VOLTA — Versatile Orchestration Layer for Tiered AI
A Swift framework that resolves at runtime which AI model to use — on-device (Apple Intelligence) or cloud — with automatic fallback, privacy disclosure, and multi-turn conversations. The app asks for a response; Volta picks the right model based on availability, preference, context window, and privacy policy.
This is not an agent framework: it owns no sessions and no conversations. Its only job is model resolution.
- The acronym says what it does: a Versatile Orchestration Layer that manages Tiered AI — the tiers being both the capability tiers it ships (iOS 26.0 base → 26.4 token-aware) and the fallback chain it walks at runtime (on-device → cloud).
- Alessandro Volta invented the battery — a stack of cells where, when one layer alone isn't enough, the stack delivers the power. That is exactly the fallback chain.
| OS | What works |
|---|---|
| iOS / macOS 26.0+ | The whole core: fallback chain, typed errors, privacy disclosure, multi-turn conversations, vendor-agnostic developer key (OpenAI / Claude / Gemini), optional UI components. Context handling is reactive (error → fallback). |
| iOS / macOS 26.4+ | The token-aware tier lights up on its own: exact on-device token counting, automatic context-window pre-flight, contextUsage to know how full the window is. |
Requirements: Swift 6.2, and Xcode 26.4 or newer to build — the 26.4
token-counting API the token-aware tier references is declared only in the
26.4 SDK, so older toolchains (e.g. a CI runner pinned to Xcode 26.0.x)

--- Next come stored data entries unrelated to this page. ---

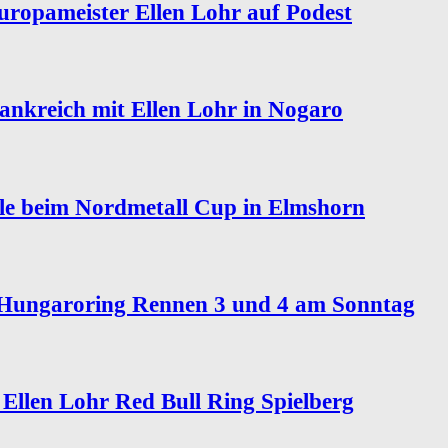
opameister Ellen Lohr auf Podest
rankreich mit Ellen Lohr in Nogaro
hule beim Nordmetall Cup in Elmshorn
 Hungaroring Rennen 3 und 4 am Sonntag
Ellen Lohr Red Bull Ring Spielberg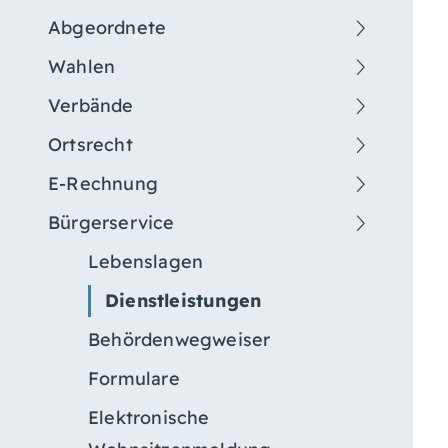
Abgeordnete
Wahlen
Verbände
Ortsrecht
E-Rechnung
Bürgerservice
Lebenslagen
Dienstleistungen
Behördenwegweiser
Formulare
Elektronische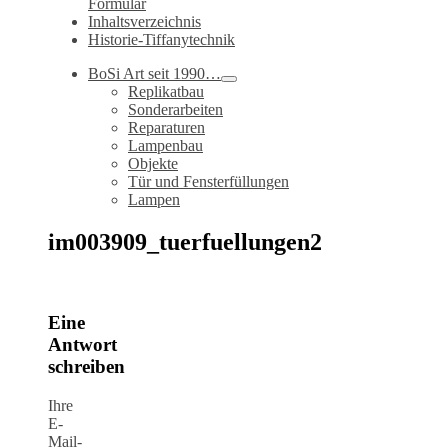
Formular
Inhaltsverzeichnis
Historie-Tiffanytechnik
BoSi Art seit 1990…
Replikatbau
Sonderarbeiten
Reparaturen
Lampenbau
Objekte
Tür und Fensterfüllungen
Lampen
im003909_tuerfuellungen2
Eine
Antwort
schreiben
Ihre
E-
Mail-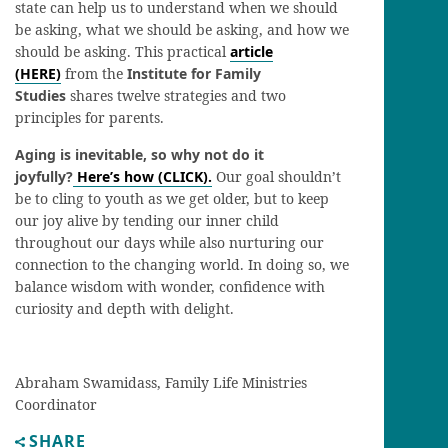
state can help us to understand when we should
be asking, what we should be asking, and how we
should be asking. This practical
article
(HERE)
from the
Institute for Family
Studies
shares twelve strategies and two
principles for parents.
Aging is inevitable, so why not do it
joyfully?
Here’s how (CLICK)
.
Our goal shouldn’t
be to cling to youth as we get older, but to keep
our joy alive by tending our inner child
throughout our days while also nurturing our
connection to the changing world. In doing so, we
balance wisdom with wonder, confidence with
curiosity and depth with delight.
Abraham Swamidass, Family Life Ministries
Coordinator
SHARE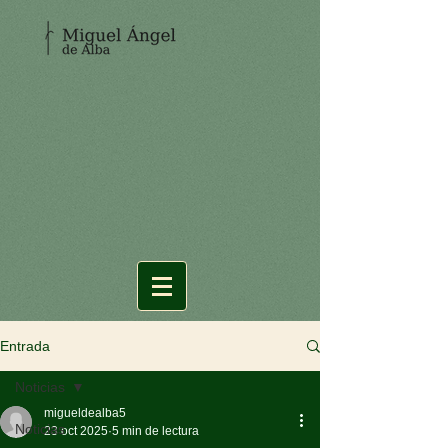
Entrada
Noticias
migueldealba5
Noticias
23 oct 2025
5 min de lectura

fail to compile the package even though the #available gate keeps it
running fine on iOS/macOS 26.0+ at runtime. Build requirement and
deployment target are independent: build with 26.4+, deploy from 26.0.
The on-device model needs a device with Apple Intelligence (detected at
runtime: if absent, Volta excludes it and explains why).
From a git repository:
dependencies: [
.package(url: "https://github.com/deruloop/VoltaSDK.git", from: "0.3.4")

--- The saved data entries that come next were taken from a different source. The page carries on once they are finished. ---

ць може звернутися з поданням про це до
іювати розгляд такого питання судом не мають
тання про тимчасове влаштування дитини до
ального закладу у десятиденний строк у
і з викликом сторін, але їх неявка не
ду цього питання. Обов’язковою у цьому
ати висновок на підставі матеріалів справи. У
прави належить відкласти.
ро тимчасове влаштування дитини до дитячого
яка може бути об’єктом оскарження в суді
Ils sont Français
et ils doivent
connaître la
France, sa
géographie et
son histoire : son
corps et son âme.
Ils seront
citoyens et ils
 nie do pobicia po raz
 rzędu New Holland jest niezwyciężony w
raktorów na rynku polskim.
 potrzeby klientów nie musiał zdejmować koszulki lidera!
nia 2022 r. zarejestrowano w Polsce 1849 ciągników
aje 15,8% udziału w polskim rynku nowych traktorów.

]In Xcode: File → Add Package Dependencies… → paste the URL → add the
VoltaSDK product to your app target. Add VoltaSDKUI only if you
want the ready-made SwiftUI components: the core is fully usable without any
UI.
Local package (same machine): File → Add Package Dependencies… → Add Local… → select the package folder. Note: a local dependency always uses the working copy; version tags don't apply.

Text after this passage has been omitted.